▶ **WHAT YOU WILL DO**
Only the lines from the beginning of the entries through the one that holds "Direction informati" may appear in the answer, written out exactly and free of pictures.
=== Section Start ===
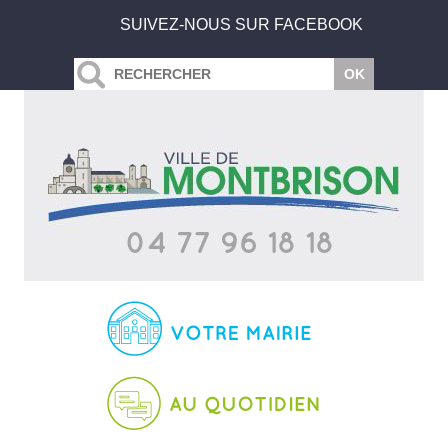
SUIVEZ-NOUS SUR FACEBOOK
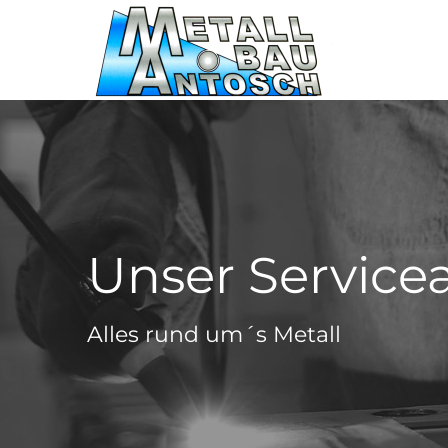
Zum
Inhalt
springen
Unser Service
Alles rund um´s Metall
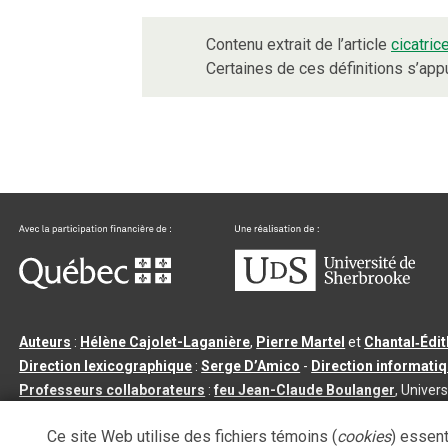
Contenu extrait de l’article
cicatric
Certaines de ces définitions s’ap
Auteurs
:
Hélène Cajolet-Laganière
,
Pierre Martel
et
Chantal‑Édi
Direction lexicographique
:
Serge D’Amico
-
Direction informati
Professeurs collaborateurs
:
feu Jean-Claude Boulanger
, Univers
Qu’est-ce que le dictionnaire Usito ?
|
Contactez-nous
|
Condition
Ce site Web utilise des fichiers témoins (
cookies
) essent
Tous droits réservés
©
Université de Sherbrooke |
3.2.2
- Dernière mi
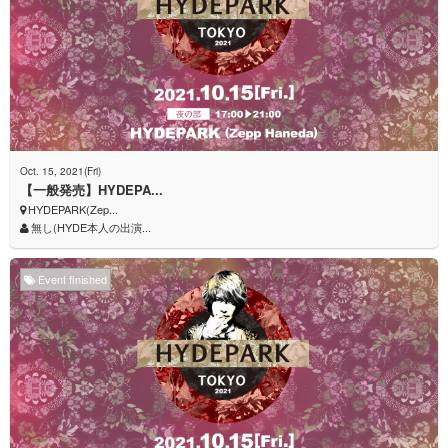
Oct. 15, 2021(Fri)
【一般発売】HYDEPA...
HYDEPARK(Zep...
無し(HYDE本人の出演...
Event finished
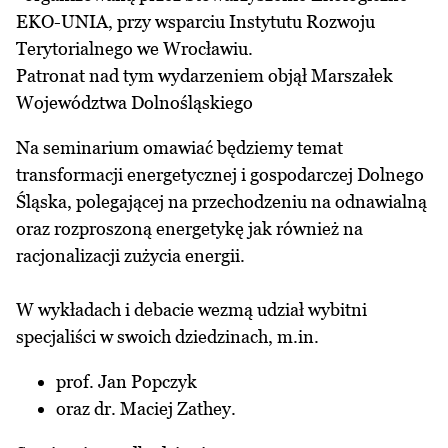
EKO-UNIA, przy wsparciu Instytutu Rozwoju
Terytorialnego we Wrocławiu.
Patronat nad tym wydarzeniem objął Marszałek
Województwa Dolnośląskiego
Na seminarium omawiać będziemy temat
transformacji energetycznej i gospodarczej Dolnego
Śląska, polegającej na przechodzeniu na odnawialną
oraz rozproszoną energetykę jak również na
racjonalizacji zużycia energii.
W wykładach i debacie wezmą udział wybitni
specjaliści w swoich dziedzinach, m.in.
prof. Jan Popczyk
oraz dr. Maciej Zathey.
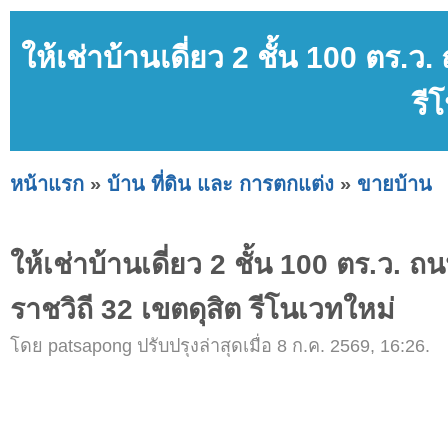
ให้เช่าบ้านเดี่ยว 2 ชั้น 100 ตร.
รี
หน้าแรก
»
บ้าน ที่ดิน และ การตกแต่ง
»
ขายบ้าน
ให้เช่าบ้านเดี่ยว 2 ชั้น 100 ตร.ว. 
ราชวิถี 32 เขตดุสิต รีโนเวทใหม่
โดย patsapong ปรับปรุงล่าสุดเมื่อ 8 ก.ค. 2569, 16:26.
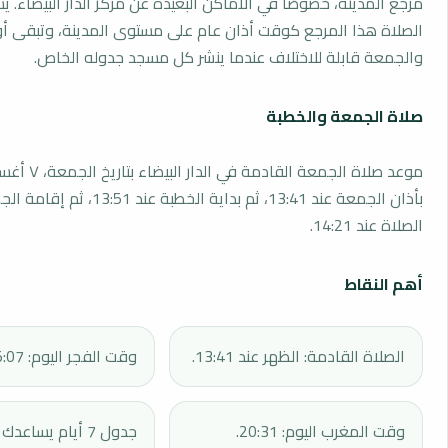
مرجع المدينة، خصوصًا في الأماكن البعيدة عن مركز الدار البيضاء. 
الصلاة هذا المرجع كوقت أذان عام على مستوى المدينة، وتبقى أو
والجمعة قابلة للاختلاف عندما ينشر كل مسجد جدوله الخاص.
صلاة الجمعة والخطبة
بأذان الجمعة عند 13:41، ثم بداية الخطبة 
الصلاة عند 14:21.
أهم النقاط
الصلاة القادمة: الظهر عند 13:41.
وقت الفجر اليوم: 05:07.
وقت المغرب اليوم: 20:31.
جدول 7 أيام يساع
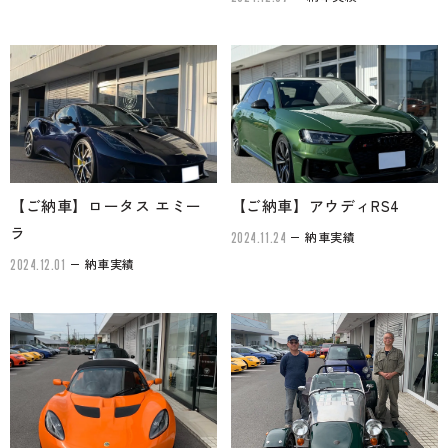
【ご納車】ロータス エミー
【ご納車】アウディRS4
ラ
納車実績
2024.11.24
納車実績
2024.12.01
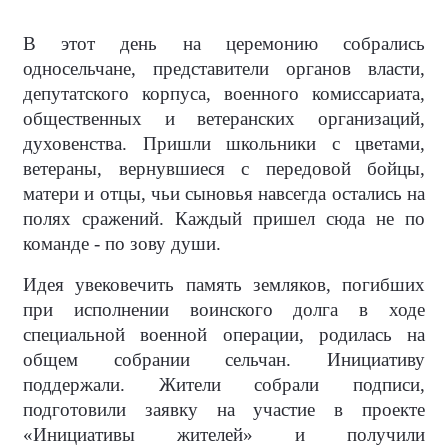
В этот день на церемонию собрались
односельчане, представители органов власти,
депутатского корпуса, военного комиссариата,
общественных и ветеранских организаций,
духовенства. Пришли школьники с цветами,
ветераны, вернувшиеся с передовой бойцы,
матери и отцы, чьи сыновья навсегда остались на
полях сражений. Каждый пришел сюда не по
команде - по зову души.
Идея увековечить память земляков, погибших
при исполнении воинского долга в ходе
специальной военной операции, родилась на
общем собрании сельчан. Инициативу
поддержали. Жители собрали подписи,
подготовили заявку на участие в проекте
«Инициативы жителей» и получили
=== Section End ===
▶ **SOLUTION TO THIS PROBLEM**
SUIVEZ-NOUS SUR FACEBOOK
Zum
Inhalt
springen
Unser Service
Alles rund um´s Metall
Contenu extrait de l’article
cicatric
Certaines de ces définitions s’ap
Auteurs
:
Hélène Cajolet-Laganière
,
Pierre Martel
et
Chantal‑Édi
Direction lexicographique
:
Serge D’Amico
-
Direction informati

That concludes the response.